One thing that bothered me the most was how Sega of America's Peter Moore would openly criticize the PlayStation 2, especially when Sony had some problems during the PS2's October 2000 launch. The reason I was angry was because when Sega made their announcement that they would be developing software for all video game consoles, they admitted that their first-party developers were receiving SDKs (Software Development Kits) in October so that Sega could start create games for the PlayStation 2. In other words, while he knew that Sega would be going third-party he openly slammed a console that they would eventually support in the future. It confuses the fans, and criticizing Sony was something that Sega shouldn't have done so openly. I think if Sega was more honest with its fan base, and slowly broke their gamers into the "bad news" about their console agnostic plan, they may have been able to handle this situation in a better way.
The February 2001 issue of the Official Dreamcast Magazine has a small article titled "Sega teams will develop for multiple platforms... Relax, it's not what you think." The article basically says that the Dreamcast would remain Sega's main focus, but would deploy its intellectual properties (franchise characters like Sonic) to handheld platforms (like the GameBoy or GameBoy Advance) and would not "include any other video game consoles." If only they really knew what was just around the corner.
Because of Sega's Dreamcast departure announcement, many third-party developers cancelled their games altogether, or stopped their development for the Dreamcast and switched focus to other systems like the PlayStation 2. If Sega wasn't even going to support their own system, why should developers trust the system as a viable financial option?
Sega also promised that there would be as many as 100 more games released for the system before the Dreamcast was dead. However, after the third-party developers started jump overboard, that number steeply dropped.
The ultimate blow to the Dreamcast came last month, in October, when Sega announced that the U.S. version of Shenmue II was being cancelled. Instead of being released on the Dreamcast by year's end, it will now be developed on the Microsoft Xbox and released in late 2002. Shenmue II was supposed to be the last great game for the Dreamcast in the U.S. market. Sega apologized, and said that its cancellation was in the best interest of the company for financial reasons. Shenmue II would also get a wider and more proper exposure on the Microsoft Xbox. Although these are good points, and is understandable from a financial business perspective, it was still a bad move on Sega's behalf. Who would have imagined that Sega would have cancelled one of their high-anticipated games?
Sega has turned its back on many of its biggest fans with the discontinuation of the Dreamcast console, but will their fans turn their backs on Sega? No. I honestly believe that Sega fans are the most loyal video game fans, and albeit they may be disappointed with Sega, they are also forgiving.
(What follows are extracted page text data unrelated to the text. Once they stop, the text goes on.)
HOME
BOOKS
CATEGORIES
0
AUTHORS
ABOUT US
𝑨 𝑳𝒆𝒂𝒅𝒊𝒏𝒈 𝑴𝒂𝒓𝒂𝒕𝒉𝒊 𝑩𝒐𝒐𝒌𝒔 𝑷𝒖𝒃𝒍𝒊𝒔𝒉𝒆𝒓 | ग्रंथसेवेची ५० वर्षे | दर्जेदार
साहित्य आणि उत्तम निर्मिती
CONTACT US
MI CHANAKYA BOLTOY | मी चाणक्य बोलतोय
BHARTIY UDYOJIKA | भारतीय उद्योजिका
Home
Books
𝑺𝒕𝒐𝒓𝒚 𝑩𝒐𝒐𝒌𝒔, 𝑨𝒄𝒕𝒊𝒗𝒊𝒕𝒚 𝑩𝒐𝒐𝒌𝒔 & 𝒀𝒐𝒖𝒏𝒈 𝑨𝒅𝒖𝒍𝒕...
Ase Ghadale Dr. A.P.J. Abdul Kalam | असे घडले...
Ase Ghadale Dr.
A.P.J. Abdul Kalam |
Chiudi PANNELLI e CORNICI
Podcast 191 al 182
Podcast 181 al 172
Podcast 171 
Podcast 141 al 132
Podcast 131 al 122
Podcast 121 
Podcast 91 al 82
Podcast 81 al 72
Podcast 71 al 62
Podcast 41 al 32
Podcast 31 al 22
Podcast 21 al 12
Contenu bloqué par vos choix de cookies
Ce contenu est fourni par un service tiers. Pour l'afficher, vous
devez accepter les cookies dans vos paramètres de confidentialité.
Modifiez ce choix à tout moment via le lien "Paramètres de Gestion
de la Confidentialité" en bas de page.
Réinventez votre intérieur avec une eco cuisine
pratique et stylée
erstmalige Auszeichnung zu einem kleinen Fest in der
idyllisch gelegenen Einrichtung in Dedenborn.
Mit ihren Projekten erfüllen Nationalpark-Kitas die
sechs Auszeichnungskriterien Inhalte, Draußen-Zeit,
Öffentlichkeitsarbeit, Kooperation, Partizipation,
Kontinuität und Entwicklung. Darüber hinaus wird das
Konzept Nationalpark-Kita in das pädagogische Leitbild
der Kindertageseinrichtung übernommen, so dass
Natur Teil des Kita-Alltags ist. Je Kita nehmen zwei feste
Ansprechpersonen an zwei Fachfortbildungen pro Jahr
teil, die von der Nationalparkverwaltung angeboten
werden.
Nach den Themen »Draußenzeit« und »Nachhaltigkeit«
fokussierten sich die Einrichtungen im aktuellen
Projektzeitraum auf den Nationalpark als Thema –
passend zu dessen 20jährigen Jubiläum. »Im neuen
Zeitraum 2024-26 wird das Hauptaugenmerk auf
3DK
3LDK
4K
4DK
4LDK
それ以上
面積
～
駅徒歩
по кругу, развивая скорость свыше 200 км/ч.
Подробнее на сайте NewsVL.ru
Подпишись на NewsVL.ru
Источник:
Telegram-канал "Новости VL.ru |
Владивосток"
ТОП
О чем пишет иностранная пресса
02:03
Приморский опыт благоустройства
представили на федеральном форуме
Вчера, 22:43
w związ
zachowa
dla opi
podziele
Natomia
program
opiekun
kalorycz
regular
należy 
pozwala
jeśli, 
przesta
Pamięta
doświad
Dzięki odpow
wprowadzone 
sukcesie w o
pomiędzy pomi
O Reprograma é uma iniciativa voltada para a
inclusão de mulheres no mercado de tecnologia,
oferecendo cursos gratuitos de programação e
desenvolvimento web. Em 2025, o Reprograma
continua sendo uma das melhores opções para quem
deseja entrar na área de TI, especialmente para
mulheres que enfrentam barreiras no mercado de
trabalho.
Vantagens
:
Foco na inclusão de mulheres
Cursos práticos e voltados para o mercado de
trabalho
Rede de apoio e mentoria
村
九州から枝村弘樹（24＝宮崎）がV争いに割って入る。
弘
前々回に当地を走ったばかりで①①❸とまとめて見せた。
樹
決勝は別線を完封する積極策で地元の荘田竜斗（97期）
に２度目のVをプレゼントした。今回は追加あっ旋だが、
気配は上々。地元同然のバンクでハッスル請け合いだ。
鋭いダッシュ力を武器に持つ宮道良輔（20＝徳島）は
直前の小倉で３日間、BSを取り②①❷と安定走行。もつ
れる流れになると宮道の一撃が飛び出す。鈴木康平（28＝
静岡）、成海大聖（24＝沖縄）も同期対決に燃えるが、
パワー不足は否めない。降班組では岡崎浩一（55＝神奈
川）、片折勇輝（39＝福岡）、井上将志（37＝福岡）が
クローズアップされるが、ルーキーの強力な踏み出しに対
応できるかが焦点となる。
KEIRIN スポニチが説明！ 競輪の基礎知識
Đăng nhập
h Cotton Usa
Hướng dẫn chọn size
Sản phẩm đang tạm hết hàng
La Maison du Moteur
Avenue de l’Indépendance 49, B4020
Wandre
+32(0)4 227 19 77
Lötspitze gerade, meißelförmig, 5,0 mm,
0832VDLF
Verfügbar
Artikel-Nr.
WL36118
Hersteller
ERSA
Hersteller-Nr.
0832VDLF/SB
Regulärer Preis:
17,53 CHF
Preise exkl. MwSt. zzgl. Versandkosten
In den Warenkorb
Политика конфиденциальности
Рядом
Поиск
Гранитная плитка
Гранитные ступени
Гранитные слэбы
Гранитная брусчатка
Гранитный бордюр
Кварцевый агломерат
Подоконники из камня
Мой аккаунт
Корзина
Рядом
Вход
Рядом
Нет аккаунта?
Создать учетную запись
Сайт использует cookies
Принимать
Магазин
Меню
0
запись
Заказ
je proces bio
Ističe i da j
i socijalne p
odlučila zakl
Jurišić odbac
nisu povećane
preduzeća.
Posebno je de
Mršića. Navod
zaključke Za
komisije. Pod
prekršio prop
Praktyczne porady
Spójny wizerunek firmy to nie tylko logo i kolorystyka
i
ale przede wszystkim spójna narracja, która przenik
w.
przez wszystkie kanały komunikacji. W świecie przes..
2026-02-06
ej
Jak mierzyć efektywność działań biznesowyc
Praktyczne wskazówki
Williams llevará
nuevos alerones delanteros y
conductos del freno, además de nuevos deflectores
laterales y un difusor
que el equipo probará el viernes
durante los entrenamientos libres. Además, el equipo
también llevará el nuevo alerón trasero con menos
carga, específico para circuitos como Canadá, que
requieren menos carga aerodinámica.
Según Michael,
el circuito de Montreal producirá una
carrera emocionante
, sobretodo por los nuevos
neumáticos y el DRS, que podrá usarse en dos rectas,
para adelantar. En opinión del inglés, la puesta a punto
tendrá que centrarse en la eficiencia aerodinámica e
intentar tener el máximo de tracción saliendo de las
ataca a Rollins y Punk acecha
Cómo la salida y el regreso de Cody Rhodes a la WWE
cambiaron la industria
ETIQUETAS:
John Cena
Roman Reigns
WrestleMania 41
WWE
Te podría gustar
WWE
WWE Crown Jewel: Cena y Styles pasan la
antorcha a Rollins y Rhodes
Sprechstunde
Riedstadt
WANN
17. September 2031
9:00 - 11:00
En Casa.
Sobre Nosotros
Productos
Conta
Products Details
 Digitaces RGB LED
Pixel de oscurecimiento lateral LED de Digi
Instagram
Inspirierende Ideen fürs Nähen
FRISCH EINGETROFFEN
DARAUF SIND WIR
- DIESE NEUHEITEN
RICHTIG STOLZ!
Unfortunately, what was once contained in one box, will be split up between three consoles and one handheld. Sega fans, unless they're wealthy enough, will have to choose the best console that suits their Sega satisfaction, as each console will have their own exclusive Sega games.
The games are what have made Sega a great company, not its hardware. With its new third-party console-agnostic plan, Sega can leave the hardware development to someone else and focus on the games. Sega will also get better exposure on these systems, as mainstream gamers will be more likely to try a Sega game on a GameCube, PlayStation 2, or Xbox. I have high hopes that Sega's new plan will prove to be successful, and if they can't dominate in the console market, maybe they can be the dominant force in third-party software support.